Neste momento já não é só o Pacheco, dentro do PSD a levantar a voz contra a nomeação imediata de outro primeiro ministro há mais a dizer o mesmo.
Claro que eles querem um congresso no PSD para legitimar a escolha. Ora eu entendo que os mesmos argumentos servem para qualquer português dizer que só eleições gerais poderão legitimar outro governo.
Há que esteja preocupado com a reacção do Presidente da República às manifestações de rua. Eu entendo que o nosso Presidente gosta que o deixem pensar e gosta de fazer cumprir a constituição. Todos lhe reconhecemos essa qualidade. Todavia penso que não tivemos na nossa democracia um momento político exactamente a este.
Por outro lado, se o Presidente iria com certeza ouvir várias pessoas importantes, é bom que ausculte (ou escute) também o povo anónimo.

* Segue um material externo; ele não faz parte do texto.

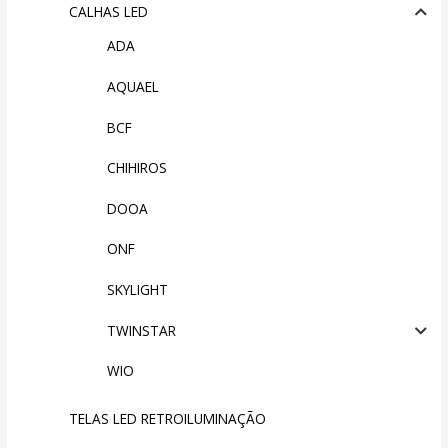
CALHAS LED
ADA
AQUAEL
BCF
CHIHIROS
DOOA
ONF
SKYLIGHT
TWINSTAR
WIO
TELAS LED RETROILUMINAÇÃO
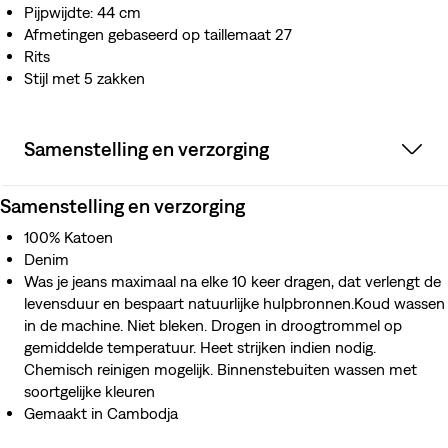
Pijpwijdte: 44 cm
Afmetingen gebaseerd op taillemaat 27
Rits
Stijl met 5 zakken
Samenstelling en verzorging
Samenstelling en verzorging
100% Katoen
Denim
Was je jeans maximaal na elke 10 keer dragen, dat verlengt de
levensduur en bespaart natuurlijke hulpbronnen.Koud wassen
in de machine. Niet bleken. Drogen in droogtrommel op
gemiddelde temperatuur. Heet strijken indien nodig.
Chemisch reinigen mogelijk. Binnenstebuiten wassen met
soortgelijke kleuren
Gemaakt in Cambodja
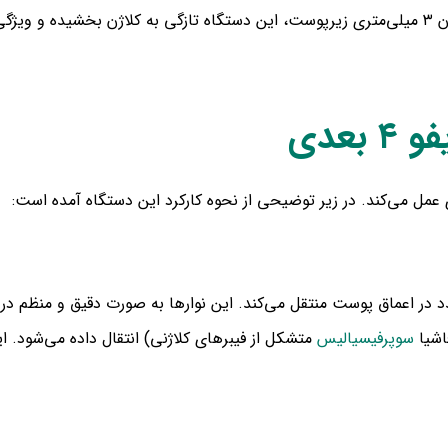
کمبود تولید کلاژن را حل می‌کند. با تأثیر بر لایه کلاژن ۳ میلی‌متری زیرپوست، این دستگاه تا
بعدی
 عمل می‌کند. در زیر توضیحی از نحوه کارکرد این دستگاه آمده است:
 در اعماق پوست منتقل می‌کند. این نوارها به صورت دقیق و منظم در م
سوپرفیسیالیس
متشکل از فیبرهای کلاژنی) انتقال داده می‌شود. 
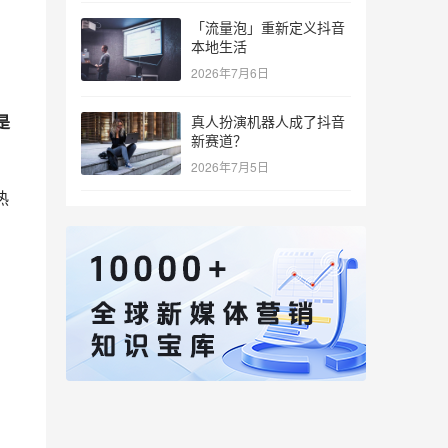
「流量泡」重新定义抖音
本地生活
2026年7月6日
是
真人扮演机器人成了抖音
新赛道？
2026年7月5日
热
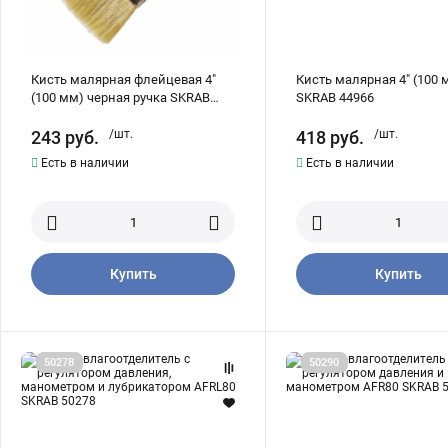
Кисть малярная флейцевая 4"
Кисть малярная 4" (100 
(100 мм) черная ручка SKRAB
SKRAB 44966
44956
243
руб.
/шт.
418
руб.
/шт.
Есть в наличии
Есть в наличии
Купить
Купить
Фильтр-
Фильтр-
50278
50290
влагоотделитель
влагоотделитель
с
с
регулятором
регулятором
давления,
давления
манометром
и
и
манометром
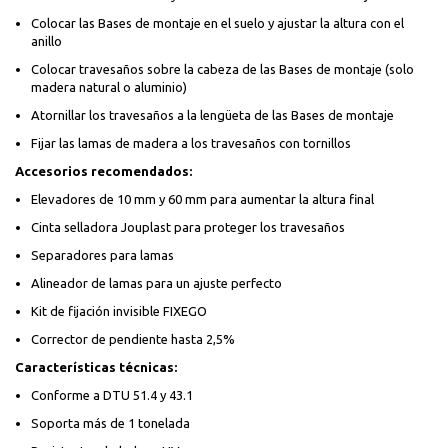
Colocar las Bases de montaje en el suelo y ajustar la altura con el
anillo
Colocar travesaños sobre la cabeza de las Bases de montaje (solo
madera natural o aluminio)
Atornillar los travesaños a la lengüeta de las Bases de montaje
Fijar las lamas de madera a los travesaños con tornillos
Accesorios recomendados:
Elevadores de 10 mm y 60 mm para aumentar la altura final
Cinta selladora Jouplast para proteger los travesaños
Separadores para lamas
Alineador de lamas para un ajuste perfecto
Kit de fijación invisible FIXEGO
Corrector de pendiente hasta 2,5%
Características técnicas:
Conforme a DTU 51.4 y 43.1
Soporta más de 1 tonelada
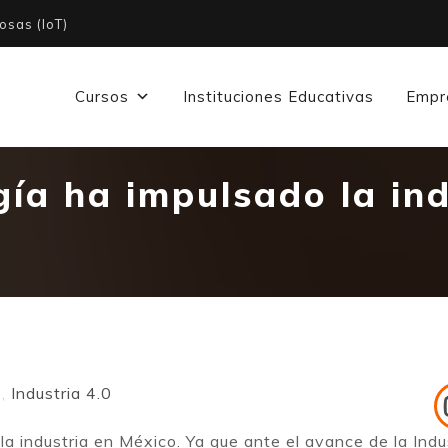
osas (IoT)
Cursos
Instituciones Educativas
Empr
ía ha impulsado la ind
o
,
Industria 4.0
a industria en México. Ya que ante el avance de la Indu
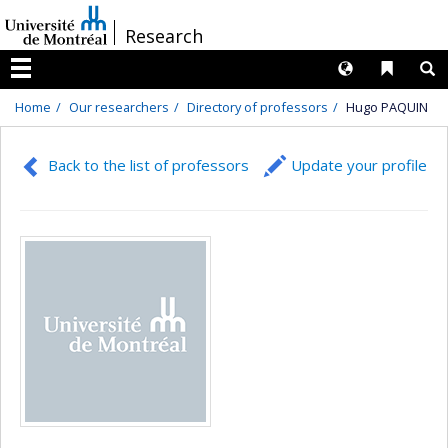
Passer
/
Research
au
contenu
Langues
Liens 
R
Menu
Home
Our researchers
Directory of professors
Hugo PAQUIN
Back to the list of professors
Update your profile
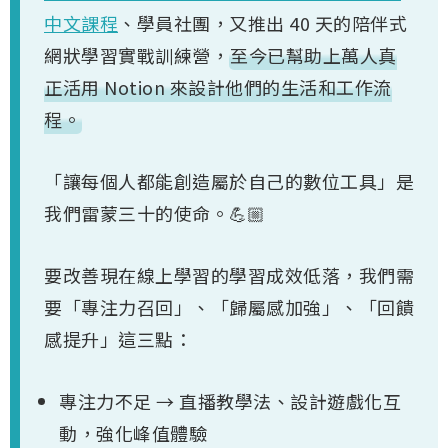
中文課程
、學員社團，又推出 40 天的陪伴式
網狀學習實戰訓練營，
至今已幫助上萬人真
正活用 Notion 來設計他們的生活和工作流
程。
「讓每個人都能創造屬於自己的數位工具」是
我們雷蒙三十的使命。💪🏼
要改善現在線上學習的學習成效低落，我們需
要「專注力召回」、「歸屬感加強」、「回饋
感提升」這三點：
專注力不足 → 直播教學法、設計遊戲化互
動，強化峰值體驗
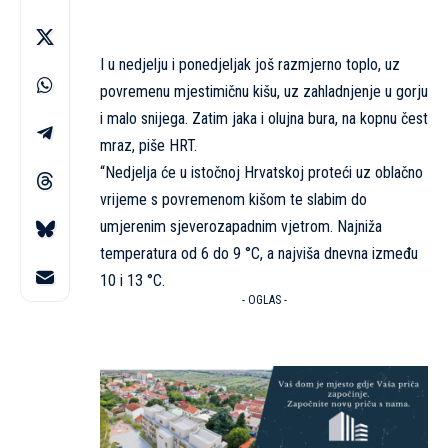
I u nedjelju i ponedjeljak još razmjerno toplo, uz
povremenu mjestimičnu kišu, uz zahladnjenje u gorju
i malo snijega. Zatim jaka i olujna bura, na kopnu čest
mraz, piše
HRT
.
“Nedjelja će u istočnoj Hrvatskoj proteći uz oblačno
vrijeme s povremenom kišom te slabim do
umjerenim sjeverozapadnim vjetrom. Najniža
temperatura od 6 do 9 °C, a najviša dnevna između
10 i 13 °C.
- OGLAS -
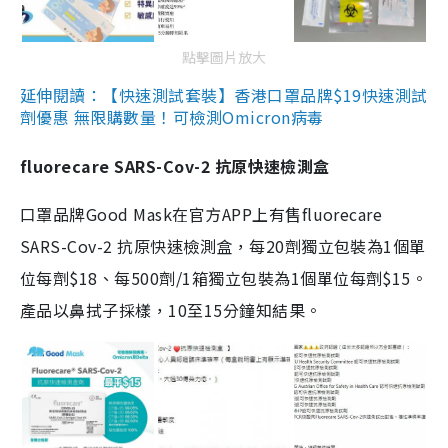
點擊圖片放大
延伸閱讀：【快速測試套裝】香港口罩品牌$19快速測試
劑優惠 無限購數量！可檢測Omicron病毒
fluorecare SARS-Cov-2 抗原快速檢測盒
口罩品牌Good Mask在官方APP上有售fluorecare
SARS-Cov-2 抗原快速檢測盒，每20劑獨立包裝為1個單
位每劑$18、每500劑/1箱獨立包裝為1個單位每劑$15。
產品以鼻拭子採樣，10至15分鐘知結果。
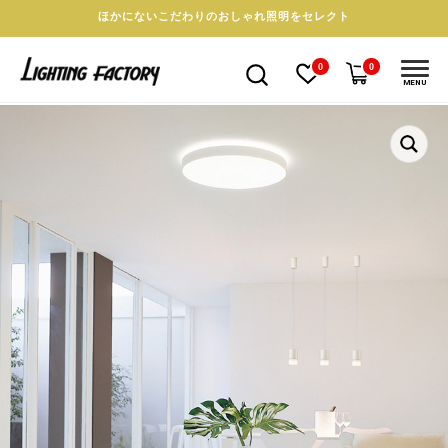
ほかにないこだわりのおしゃれ照明をセレクト
0
0
MENU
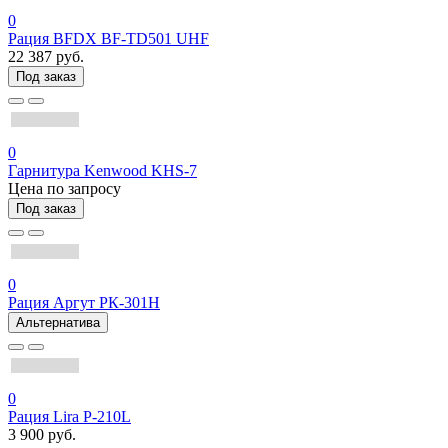
0
Рация BFDX BF-TD501 UHF
22 387 руб.
Под заказ
0
Гарнитура Kenwood KHS-7
Цена по запросу
Под заказ
0
Рация Аргут РК-301Н
Альтернатива
0
Рация Lira P-210L
3 900 руб.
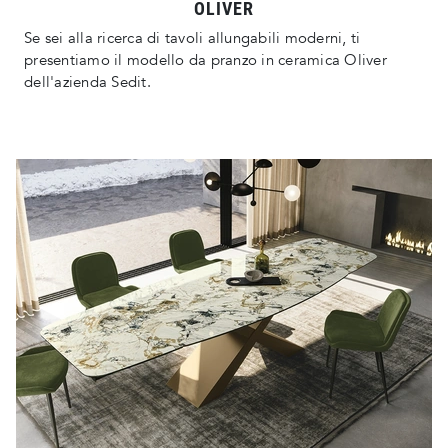
OLIVER
Se sei alla ricerca di tavoli allungabili moderni, ti
presentiamo il modello da pranzo in ceramica Oliver
dell'azienda Sedit.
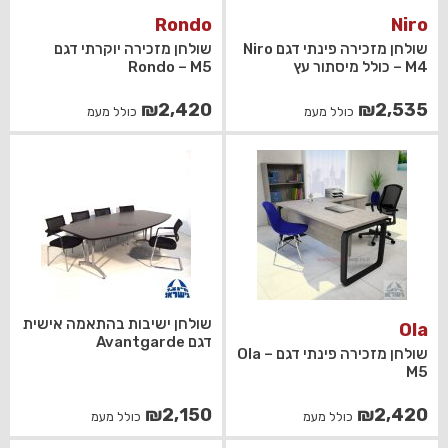
Rondo
Niro
שולחן מזכירה פינתי דגם Niro
שולחן מזכירה יוקרתי דגם
– M4 כולל מיסתור עץ
Rondo – M5
₪
2,420
₪
2,535
כולל מעמ
כולל מעמ
שולחן ישיבות בהתאמה אישית
Ola
דגם Avantgarde
שולחן מזכירה פינתי דגם Ola –
M5
₪
2,150
₪
2,420
כולל מעמ
כולל מעמ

Como cidadão anónimo mas já velho, que lutou pelo 25 de Abril, acho-me no direito de pedir calma mas não silêncio.
Há outras vozes já um pouco desesperadas apontando todos os que clamam por eleições como comunistas. Esse era o “ferrete” usado no tempo de Salazar para quem discordava.
O tempo é difícil, os apetites são muitos. Vamos manter a calma mas não deixando de fazer ouvia as nossa opiniões.